- **About this task**: If a picture appears in the records, leave it out and transcribe the rest exactly.

(Saved data entries)
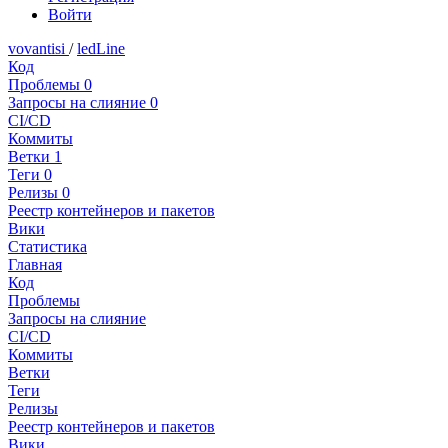
Войти
vovantisi
/
ledLine
Код
Проблемы
0
Запросы на слияние
0
CI/CD
Коммиты
Ветки
1
Теги
0
Релизы
0
Реестр контейнеров и пакетов
Вики
Статистика
Главная
Код
Проблемы
Запросы на слияние
CI/CD
Коммиты
Ветки
Теги
Релизы
Реестр контейнеров и пакетов
Вики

- **Finished exercise**:
Войти
vovantisi
/
ledLine
Код
Проблемы
0
Запросы на слияние
0
CI/CD
Коммиты
Ветки
1
Теги
0
Релизы
0
Реестр контейнеров и пакетов
Вики
Статистика
Главная
Код
Проблемы
Запросы на слияние
CI/CD
Коммиты
Ветки
Теги
Релизы
Реестр контейнеров и пакетов
Вики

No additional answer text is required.